DENVER -- Lease-purchase financings could be called time bombs because of various risks, but they are gaining greater acceptance among investors, according to speakers at the Government Finance Officers Association's annual meeting here this week.
The financing are threatened by natural disasters, unfavorable court rulings, and poorly structured financings; but at the same time, spreads between them and general obligation bonds have narrowed, said speakers at a session titled "Lease-Purchase Financing: Viable Debt Alternative or Political Time Bomb?"
David Klinges Jr., a senior vice president at Lehman Brothers in Philadelphia, warned that a natural disaster like the 1989 California earthquake could cause investors to look more closely at the lease industry.
"There is a chance to market may scrutinze leases to a greater degree due to future events," he said.
A natural catastrophe, he said, could wipe out facilities being leased and, in some cases, eliminate the obligation of the lease agreement. He noted, however, that no public default on a rated debt resulted from the California quake.
Mr. Klinges said investors should consider the potential for future events that could affect the debt service payment on lease-purchase bonds. He added that the issuers should familiarize themselves with the legal aspects of the lease-purchase bonds to understand their liabilities.
But are these deals a political time bomb?
"Only time will tell," he said.
Alfred Medioli, a vice president at Moody's Investors Service, said "an unpredictable event" involving a court ruling also could contribute to the time bomb label for lease bonds.
As for these lawsuits that are brought against municipalities, usually by taxpayers groups opposed to lease financings, Mr. Klinges said it was important for issuers to understand the legal requirements that govern these kinds of financings. He added that issuers should be prepared for legal setbacks, such as the recent adverse court ruling in Virginia.
In that ruling, the Virginia Supreme Court ruled that even though a regional authority was supposed to issue the lease bonds -- because tax receipts of Fairfax County were to repay the bonds -- the debt would be the county's and therefore needed voter approval.
But Mr. Klinges pointed out that in 1991, over all, court cases have succeeded in upholding the use of leases by municipalities.
Mr. Medioli said poorly structured lease deals have become a bigger issue as more private entities become involved in an intermediary role as lessor.
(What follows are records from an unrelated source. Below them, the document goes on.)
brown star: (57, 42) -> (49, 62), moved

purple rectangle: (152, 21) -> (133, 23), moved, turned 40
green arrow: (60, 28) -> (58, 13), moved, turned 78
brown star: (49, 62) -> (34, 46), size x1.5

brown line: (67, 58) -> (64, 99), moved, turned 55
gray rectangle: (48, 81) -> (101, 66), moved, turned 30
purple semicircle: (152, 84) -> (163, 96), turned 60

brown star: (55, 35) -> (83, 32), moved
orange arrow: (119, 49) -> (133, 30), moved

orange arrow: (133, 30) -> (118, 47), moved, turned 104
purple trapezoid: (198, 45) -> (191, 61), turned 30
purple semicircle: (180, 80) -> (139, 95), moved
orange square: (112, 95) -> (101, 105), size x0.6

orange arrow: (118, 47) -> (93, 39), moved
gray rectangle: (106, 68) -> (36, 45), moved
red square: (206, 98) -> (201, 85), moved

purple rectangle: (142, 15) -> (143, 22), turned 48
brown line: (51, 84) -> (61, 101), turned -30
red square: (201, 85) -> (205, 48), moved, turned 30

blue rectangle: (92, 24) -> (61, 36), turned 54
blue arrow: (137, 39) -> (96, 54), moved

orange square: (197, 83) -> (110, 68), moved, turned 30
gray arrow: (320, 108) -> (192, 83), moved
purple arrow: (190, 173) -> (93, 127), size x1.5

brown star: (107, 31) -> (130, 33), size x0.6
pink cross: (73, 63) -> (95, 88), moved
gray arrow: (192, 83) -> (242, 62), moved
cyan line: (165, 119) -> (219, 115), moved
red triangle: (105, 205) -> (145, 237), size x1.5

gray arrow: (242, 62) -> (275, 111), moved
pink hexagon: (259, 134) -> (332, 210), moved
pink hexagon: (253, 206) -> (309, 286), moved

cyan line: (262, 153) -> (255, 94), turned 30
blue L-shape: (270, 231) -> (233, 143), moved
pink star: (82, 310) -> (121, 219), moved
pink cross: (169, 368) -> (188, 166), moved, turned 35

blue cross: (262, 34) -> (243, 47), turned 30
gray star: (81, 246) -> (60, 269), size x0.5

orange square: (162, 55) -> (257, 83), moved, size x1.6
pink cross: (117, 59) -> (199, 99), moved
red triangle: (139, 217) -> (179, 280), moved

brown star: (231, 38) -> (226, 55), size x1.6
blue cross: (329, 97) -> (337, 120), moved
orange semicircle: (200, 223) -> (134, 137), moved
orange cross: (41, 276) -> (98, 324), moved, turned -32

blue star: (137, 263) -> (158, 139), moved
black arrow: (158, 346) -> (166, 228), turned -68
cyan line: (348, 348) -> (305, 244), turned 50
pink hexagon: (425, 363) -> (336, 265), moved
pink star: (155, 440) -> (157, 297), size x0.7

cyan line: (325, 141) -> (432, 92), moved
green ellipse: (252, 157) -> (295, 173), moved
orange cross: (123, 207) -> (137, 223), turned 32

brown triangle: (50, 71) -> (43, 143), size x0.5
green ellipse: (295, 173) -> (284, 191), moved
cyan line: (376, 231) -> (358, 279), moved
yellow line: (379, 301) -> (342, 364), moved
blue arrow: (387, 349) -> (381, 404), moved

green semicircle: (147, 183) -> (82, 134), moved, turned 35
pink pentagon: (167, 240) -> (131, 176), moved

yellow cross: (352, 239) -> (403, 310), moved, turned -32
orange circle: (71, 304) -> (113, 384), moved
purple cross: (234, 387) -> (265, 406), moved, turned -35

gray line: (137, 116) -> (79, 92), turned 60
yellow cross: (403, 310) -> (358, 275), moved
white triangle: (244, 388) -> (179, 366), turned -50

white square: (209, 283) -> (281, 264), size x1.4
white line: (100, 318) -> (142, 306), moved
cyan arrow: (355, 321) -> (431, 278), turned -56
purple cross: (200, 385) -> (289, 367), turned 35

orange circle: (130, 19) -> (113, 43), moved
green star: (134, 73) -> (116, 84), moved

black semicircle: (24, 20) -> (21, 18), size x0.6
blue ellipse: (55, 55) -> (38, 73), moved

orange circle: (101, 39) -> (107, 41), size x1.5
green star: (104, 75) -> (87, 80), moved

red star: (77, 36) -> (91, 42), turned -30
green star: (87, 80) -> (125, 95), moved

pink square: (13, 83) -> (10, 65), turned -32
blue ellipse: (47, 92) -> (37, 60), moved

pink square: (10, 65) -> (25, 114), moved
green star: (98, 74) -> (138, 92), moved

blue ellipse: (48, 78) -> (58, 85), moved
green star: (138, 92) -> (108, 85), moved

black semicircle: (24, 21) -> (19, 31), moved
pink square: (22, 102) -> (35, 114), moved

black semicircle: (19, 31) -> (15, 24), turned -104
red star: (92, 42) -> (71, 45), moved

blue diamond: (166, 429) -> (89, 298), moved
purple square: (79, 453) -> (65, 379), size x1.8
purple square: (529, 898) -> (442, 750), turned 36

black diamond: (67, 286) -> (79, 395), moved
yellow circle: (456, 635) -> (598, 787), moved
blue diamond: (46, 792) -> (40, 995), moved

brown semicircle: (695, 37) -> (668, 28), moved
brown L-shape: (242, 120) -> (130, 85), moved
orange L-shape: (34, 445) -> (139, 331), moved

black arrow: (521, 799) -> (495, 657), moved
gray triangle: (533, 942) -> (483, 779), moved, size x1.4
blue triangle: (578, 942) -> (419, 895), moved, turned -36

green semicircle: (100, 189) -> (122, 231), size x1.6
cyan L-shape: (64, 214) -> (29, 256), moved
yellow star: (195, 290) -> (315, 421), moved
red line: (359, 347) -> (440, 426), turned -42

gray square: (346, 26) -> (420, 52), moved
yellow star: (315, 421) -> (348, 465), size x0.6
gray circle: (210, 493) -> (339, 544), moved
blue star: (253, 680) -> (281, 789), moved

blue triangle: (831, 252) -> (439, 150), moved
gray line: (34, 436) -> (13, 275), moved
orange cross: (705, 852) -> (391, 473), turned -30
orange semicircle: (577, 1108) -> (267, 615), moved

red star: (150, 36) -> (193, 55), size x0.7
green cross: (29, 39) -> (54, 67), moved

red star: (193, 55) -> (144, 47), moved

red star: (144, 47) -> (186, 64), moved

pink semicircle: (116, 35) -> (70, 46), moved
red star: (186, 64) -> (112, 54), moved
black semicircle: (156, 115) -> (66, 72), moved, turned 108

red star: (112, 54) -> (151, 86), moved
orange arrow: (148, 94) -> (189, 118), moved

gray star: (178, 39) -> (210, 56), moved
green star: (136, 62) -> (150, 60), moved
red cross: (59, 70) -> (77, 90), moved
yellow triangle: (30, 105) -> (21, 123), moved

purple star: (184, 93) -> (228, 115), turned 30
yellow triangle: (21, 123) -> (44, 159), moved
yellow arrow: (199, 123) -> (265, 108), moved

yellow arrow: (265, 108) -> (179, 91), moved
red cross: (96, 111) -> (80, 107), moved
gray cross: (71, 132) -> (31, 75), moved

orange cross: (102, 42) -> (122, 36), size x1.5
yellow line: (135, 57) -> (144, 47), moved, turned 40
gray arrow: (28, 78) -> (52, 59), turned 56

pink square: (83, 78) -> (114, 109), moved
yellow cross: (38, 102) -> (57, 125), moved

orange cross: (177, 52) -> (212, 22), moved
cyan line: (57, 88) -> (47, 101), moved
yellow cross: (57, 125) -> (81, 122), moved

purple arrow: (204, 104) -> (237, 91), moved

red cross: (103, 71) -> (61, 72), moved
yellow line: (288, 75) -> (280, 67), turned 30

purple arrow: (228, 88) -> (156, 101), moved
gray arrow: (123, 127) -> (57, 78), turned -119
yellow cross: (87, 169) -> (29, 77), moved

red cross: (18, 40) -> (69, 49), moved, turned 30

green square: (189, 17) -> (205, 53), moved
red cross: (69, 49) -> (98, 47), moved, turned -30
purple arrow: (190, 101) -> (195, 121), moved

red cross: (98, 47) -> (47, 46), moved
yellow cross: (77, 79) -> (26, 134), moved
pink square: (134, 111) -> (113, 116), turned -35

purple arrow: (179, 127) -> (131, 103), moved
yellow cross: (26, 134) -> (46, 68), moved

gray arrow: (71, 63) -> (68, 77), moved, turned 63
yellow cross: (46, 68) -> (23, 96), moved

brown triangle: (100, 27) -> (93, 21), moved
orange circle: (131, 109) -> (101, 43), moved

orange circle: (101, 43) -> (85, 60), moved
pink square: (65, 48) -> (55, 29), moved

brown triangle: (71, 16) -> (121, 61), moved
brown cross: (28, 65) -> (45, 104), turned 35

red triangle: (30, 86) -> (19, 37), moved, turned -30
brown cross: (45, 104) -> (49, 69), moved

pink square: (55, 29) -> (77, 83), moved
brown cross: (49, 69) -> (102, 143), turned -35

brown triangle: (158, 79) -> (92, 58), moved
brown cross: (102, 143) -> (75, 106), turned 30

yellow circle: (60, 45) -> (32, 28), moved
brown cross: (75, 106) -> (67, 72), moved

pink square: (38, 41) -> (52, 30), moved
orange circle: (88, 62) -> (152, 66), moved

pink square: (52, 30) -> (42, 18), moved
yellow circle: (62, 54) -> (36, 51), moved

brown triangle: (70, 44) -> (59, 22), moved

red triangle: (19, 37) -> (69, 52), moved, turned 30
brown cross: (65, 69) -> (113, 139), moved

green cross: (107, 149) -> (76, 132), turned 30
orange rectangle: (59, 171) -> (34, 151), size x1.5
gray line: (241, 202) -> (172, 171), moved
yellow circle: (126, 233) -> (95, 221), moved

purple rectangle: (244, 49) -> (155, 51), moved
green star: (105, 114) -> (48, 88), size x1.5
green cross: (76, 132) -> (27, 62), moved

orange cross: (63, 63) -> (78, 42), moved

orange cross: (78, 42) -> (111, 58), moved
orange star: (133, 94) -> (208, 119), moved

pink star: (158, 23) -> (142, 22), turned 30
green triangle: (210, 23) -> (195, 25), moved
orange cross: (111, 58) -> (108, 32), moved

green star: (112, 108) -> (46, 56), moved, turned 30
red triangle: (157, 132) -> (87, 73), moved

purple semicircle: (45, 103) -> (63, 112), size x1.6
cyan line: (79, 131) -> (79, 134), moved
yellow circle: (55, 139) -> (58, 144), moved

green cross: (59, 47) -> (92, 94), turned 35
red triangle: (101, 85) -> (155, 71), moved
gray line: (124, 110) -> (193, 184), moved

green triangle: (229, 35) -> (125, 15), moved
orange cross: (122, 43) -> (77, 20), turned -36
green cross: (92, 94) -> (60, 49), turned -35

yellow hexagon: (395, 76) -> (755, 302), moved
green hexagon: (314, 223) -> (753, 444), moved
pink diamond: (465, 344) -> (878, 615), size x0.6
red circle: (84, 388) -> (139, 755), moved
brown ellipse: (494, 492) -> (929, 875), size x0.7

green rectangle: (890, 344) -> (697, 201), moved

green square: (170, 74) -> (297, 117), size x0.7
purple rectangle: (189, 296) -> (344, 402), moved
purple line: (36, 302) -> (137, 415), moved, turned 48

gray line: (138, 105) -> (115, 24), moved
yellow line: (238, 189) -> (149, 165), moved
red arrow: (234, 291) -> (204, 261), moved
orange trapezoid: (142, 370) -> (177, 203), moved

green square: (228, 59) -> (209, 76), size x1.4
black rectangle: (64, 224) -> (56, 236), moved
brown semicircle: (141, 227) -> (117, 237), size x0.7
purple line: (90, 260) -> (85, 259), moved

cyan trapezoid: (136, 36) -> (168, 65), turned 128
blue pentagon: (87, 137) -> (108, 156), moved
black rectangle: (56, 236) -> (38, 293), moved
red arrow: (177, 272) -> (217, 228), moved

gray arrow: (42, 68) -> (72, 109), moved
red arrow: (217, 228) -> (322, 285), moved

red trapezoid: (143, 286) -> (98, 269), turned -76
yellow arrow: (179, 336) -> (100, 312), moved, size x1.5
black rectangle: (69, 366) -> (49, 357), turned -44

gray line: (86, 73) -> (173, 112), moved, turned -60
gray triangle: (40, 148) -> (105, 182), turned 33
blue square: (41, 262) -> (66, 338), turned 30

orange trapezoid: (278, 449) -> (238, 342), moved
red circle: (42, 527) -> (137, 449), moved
According to Moody's, bondholders could be at risk because entities such as banks, private companies, or other privately owned groups can go bankrupt.
If a bankruptcy occurs, bondholders could suffer if the lease payments are considered a secured loan and found to be part of the bankruptcy estate. Payments to bondholders could be reduced or eliminated, the rating agency said.
A recent Moody's credit report suggested two solutions to the private-entity bankruptcy problem. One would be to structure the transaction to insulate the debtholders from that risk. The other way would involve factoring the rating of the private entity's direct debt into the lease transaction's rating.
Mr. Medioli said another risk to lease financings is that they are subject to annual appropriation.
He said those types of leases occur "in their purest form" in Kentucky and Colorado, where municipalities on an annual basis "terminate the lease free and clear."
"The only action the trustee can take is to sell the asset and distribute the proceeds to bondholders," he explained.
But on the plus side, Mr. Medioli pointed out that Moody's has 1,500 ratings on leases or certificates of participation that the agency does not consider risky. He said most potential structural problems in these types of bond deals are caught during the rating process.
Another bonus for leases is investors' growing acceptance of them.
"Right now, I think the market is as comfortable as it ever will be in the use of these securities," Mr. Klinges said.
He pointed out that what was once a 200-basis-point difference between the rates on leases and those on GO bonds has shrunk to 20 to 30 basis points.
"The large part of the reason is because the history of public lease securities is rather short and the default rate on publicly offered, rated securities is virtually nil," he explained. "Investors have gotten so comfortable because of that track record."
He said the only defaults that have occurred have been in privately placed, unrated issues.
Michael Buckley, a vice president at T. Rowe Price in Baltimore, said institutional investors, such as funds, grew more interested in leases and certificates of participation in the 1980s. He attributed this to higher yields on the bonds, improvements in disclosure, and the willingness of municipal bond insurers to insure these kinds of issues.
Mr. Buckley said, however, that larger investors would like to get "timely and accurate" disclosure documents several days before the actual sale of the bonds.
Besides insuring the issue, he listed several security features that would be attractive to institutional buyers, including: a fully funded debt service, guaranteed maximum or fixed-price construction contract; performance bonds covering the entire cost of construction; alternative uses for the leased property; a useful life of the facility that exceeds the lease term; and "clear legal case law" supporting the financing technique.